▶ _What is required_
Please copy exactly the lines that run from the start of the entries to the line containing "centrallås, Isofix, Klimaanlæg, Navig", inclusive.

Available data Start Marker

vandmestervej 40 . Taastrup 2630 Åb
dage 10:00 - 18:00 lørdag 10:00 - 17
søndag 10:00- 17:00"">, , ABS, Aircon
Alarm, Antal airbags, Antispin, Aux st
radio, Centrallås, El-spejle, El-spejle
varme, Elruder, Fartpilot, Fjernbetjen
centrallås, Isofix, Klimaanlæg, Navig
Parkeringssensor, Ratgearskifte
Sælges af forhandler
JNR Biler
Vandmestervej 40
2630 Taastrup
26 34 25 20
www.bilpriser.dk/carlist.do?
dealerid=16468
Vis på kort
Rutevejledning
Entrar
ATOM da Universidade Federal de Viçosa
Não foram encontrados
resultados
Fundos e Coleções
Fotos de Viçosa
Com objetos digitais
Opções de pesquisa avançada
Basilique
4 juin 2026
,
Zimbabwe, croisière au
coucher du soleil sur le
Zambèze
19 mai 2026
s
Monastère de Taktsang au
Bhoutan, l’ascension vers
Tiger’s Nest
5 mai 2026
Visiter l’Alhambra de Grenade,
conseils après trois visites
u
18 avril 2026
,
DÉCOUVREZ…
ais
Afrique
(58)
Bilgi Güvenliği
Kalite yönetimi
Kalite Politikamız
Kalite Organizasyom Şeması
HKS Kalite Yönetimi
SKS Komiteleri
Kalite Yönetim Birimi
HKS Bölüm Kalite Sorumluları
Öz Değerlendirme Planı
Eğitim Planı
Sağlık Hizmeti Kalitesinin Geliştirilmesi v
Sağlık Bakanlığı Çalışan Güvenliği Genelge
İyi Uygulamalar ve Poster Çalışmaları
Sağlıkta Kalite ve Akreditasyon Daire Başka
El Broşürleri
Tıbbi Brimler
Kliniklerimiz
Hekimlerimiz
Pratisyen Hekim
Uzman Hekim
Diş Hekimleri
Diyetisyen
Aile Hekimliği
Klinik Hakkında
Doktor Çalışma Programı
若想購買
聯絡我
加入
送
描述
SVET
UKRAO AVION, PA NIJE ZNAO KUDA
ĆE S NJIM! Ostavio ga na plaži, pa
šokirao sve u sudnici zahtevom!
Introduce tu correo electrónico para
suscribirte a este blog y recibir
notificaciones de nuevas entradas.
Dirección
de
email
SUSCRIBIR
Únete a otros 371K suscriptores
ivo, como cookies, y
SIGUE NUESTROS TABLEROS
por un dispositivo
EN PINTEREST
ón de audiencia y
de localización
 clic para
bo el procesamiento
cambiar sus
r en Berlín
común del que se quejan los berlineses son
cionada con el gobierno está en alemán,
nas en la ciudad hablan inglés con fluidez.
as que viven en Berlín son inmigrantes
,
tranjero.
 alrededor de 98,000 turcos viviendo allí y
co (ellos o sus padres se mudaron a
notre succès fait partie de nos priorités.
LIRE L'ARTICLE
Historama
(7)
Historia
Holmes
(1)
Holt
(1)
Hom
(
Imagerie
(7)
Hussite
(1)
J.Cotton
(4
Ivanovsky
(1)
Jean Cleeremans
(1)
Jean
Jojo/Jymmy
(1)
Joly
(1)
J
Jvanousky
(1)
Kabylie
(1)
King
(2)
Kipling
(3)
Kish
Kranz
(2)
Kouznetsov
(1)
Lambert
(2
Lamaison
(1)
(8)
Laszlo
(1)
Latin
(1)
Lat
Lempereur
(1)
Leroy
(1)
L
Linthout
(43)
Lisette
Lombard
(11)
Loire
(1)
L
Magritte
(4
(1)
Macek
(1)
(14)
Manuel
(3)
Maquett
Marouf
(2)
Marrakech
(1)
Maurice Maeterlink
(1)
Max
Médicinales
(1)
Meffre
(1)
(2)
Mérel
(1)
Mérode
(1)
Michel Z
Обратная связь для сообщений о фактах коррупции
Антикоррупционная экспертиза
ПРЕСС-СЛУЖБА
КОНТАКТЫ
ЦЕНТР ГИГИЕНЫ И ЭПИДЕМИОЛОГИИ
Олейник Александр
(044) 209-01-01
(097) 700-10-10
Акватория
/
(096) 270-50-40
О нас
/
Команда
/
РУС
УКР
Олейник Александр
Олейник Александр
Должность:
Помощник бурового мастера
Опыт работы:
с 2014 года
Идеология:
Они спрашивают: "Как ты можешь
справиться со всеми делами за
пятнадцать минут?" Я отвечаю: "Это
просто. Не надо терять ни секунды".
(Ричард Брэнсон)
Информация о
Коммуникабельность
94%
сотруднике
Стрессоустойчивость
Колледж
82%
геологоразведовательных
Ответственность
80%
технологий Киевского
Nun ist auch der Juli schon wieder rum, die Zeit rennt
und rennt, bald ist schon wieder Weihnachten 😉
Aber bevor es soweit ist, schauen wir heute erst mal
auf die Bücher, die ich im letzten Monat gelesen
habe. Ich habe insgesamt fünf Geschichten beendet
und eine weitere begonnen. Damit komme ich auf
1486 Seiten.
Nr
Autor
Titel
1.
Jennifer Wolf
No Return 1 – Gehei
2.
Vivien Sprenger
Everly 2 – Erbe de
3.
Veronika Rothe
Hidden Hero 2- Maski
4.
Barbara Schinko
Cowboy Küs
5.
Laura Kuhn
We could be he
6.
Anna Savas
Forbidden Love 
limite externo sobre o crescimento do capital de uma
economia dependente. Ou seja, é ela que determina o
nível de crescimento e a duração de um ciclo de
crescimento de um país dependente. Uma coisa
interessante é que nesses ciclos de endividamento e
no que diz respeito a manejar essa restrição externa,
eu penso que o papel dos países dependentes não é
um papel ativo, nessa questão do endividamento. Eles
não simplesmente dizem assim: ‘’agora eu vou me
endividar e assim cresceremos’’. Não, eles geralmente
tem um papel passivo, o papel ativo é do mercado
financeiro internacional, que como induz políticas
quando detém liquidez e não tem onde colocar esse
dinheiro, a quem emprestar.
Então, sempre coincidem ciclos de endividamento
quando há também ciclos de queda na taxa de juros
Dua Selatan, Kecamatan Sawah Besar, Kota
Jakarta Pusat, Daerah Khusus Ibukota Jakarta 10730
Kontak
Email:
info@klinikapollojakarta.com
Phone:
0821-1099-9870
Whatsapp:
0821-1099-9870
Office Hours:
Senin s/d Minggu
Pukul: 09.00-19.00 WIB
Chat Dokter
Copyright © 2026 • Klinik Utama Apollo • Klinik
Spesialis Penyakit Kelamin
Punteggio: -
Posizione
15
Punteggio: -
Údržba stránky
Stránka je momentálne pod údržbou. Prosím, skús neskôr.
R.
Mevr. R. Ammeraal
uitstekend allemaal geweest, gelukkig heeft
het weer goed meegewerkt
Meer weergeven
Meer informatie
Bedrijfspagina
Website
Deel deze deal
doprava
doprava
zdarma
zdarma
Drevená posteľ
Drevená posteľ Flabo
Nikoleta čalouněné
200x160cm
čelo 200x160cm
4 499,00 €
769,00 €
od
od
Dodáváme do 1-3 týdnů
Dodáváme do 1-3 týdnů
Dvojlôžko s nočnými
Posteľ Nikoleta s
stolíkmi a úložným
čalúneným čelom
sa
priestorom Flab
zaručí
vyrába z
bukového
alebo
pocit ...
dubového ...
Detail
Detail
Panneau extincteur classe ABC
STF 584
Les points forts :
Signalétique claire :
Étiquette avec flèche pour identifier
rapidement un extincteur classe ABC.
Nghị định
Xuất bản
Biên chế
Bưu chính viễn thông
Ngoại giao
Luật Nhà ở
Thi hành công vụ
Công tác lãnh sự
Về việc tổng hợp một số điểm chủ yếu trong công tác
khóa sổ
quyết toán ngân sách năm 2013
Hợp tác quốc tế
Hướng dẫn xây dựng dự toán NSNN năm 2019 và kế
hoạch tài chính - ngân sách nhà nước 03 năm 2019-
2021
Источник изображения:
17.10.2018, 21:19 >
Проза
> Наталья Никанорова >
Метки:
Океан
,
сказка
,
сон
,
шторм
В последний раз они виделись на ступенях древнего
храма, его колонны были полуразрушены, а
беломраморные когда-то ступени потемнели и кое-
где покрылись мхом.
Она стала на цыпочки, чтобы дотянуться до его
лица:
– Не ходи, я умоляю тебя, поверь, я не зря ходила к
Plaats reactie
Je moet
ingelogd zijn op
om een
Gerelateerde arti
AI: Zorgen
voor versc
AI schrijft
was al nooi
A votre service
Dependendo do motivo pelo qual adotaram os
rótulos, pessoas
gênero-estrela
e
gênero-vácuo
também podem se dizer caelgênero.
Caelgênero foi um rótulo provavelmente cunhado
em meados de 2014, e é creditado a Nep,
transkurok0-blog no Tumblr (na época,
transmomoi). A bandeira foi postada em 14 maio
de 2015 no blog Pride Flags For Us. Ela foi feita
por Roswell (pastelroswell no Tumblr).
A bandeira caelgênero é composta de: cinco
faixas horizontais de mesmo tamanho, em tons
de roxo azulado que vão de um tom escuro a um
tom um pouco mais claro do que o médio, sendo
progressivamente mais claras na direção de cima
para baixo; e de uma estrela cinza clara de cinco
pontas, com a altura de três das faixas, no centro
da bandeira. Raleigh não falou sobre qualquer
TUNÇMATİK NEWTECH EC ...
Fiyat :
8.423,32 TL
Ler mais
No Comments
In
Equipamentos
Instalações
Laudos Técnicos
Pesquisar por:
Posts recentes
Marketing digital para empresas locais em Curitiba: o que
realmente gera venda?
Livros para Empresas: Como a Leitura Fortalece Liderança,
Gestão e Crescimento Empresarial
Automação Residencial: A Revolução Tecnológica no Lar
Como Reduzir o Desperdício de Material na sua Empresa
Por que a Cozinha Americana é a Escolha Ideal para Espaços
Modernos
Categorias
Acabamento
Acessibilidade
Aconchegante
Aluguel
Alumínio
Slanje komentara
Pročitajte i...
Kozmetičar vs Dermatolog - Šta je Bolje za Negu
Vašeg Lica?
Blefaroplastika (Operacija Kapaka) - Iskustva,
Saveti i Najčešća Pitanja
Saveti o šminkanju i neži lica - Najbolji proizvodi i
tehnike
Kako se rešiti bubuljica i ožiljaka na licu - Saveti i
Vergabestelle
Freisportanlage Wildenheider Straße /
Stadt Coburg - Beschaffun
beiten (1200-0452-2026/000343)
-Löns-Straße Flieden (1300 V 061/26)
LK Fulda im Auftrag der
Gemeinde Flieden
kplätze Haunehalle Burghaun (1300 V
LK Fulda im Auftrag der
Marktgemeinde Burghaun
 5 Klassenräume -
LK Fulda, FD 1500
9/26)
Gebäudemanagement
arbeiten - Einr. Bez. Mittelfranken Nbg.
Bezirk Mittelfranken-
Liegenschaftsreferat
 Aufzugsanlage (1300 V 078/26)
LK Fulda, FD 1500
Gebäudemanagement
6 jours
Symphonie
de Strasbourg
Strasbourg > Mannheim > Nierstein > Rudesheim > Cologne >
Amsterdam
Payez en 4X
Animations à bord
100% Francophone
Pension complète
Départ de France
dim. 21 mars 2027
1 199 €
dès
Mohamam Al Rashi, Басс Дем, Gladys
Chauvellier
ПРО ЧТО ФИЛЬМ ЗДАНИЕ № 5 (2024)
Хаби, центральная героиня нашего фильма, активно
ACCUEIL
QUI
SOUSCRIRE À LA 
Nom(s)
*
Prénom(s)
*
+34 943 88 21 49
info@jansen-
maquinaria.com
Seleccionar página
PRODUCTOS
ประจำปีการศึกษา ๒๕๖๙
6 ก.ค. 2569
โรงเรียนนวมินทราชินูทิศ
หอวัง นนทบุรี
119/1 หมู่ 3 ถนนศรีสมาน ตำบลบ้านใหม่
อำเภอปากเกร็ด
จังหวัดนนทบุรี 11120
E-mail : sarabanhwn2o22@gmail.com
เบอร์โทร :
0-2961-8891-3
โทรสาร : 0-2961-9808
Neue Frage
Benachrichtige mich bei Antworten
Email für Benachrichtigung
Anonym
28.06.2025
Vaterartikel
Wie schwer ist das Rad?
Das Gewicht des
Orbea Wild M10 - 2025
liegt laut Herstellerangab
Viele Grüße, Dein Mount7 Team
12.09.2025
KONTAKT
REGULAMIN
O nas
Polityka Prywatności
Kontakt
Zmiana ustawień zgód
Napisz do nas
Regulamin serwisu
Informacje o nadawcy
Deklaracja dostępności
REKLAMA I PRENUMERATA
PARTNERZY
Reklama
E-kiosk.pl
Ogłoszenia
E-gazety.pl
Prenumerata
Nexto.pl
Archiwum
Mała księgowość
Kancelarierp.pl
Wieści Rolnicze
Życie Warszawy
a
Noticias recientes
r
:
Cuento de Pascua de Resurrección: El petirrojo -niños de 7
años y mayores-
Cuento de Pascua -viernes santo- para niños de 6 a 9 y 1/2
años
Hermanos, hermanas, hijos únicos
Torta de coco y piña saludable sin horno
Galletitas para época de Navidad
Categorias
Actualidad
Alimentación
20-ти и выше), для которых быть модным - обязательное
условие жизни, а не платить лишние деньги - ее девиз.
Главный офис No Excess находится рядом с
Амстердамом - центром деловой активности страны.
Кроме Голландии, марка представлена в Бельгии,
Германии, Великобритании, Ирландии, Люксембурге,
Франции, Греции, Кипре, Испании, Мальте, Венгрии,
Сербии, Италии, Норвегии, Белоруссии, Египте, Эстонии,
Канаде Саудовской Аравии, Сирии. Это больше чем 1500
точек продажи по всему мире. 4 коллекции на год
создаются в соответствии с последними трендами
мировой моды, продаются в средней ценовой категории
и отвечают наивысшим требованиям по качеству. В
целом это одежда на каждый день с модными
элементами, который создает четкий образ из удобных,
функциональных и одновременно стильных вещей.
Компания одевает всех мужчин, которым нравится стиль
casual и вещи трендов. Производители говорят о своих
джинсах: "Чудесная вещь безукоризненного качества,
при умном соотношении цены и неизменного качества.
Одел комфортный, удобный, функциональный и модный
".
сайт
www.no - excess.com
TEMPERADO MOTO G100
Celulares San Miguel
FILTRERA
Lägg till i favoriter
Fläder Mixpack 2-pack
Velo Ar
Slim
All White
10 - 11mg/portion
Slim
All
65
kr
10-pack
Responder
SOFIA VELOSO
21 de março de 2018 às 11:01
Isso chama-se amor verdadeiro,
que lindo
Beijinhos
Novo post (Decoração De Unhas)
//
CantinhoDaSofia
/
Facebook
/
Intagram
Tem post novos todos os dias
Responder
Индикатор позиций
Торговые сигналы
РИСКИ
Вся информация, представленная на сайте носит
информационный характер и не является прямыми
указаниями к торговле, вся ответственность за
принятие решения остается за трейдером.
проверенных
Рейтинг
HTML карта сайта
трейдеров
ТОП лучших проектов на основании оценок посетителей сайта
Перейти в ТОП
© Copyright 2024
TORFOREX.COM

Available data End Marker

▶ _Task result_
vandmestervej 40 . Taastrup 2630 Åb
dage 10:00 - 18:00 lørdag 10:00 - 17
søndag 10:00- 17:00"">, , ABS, Aircon
Alarm, Antal airbags, Antispin, Aux st
radio, Centrallås, El-spejle, El-spejle
varme, Elruder, Fartpilot, Fjernbetjen
centrallås, Isofix, Klimaanlæg, Navig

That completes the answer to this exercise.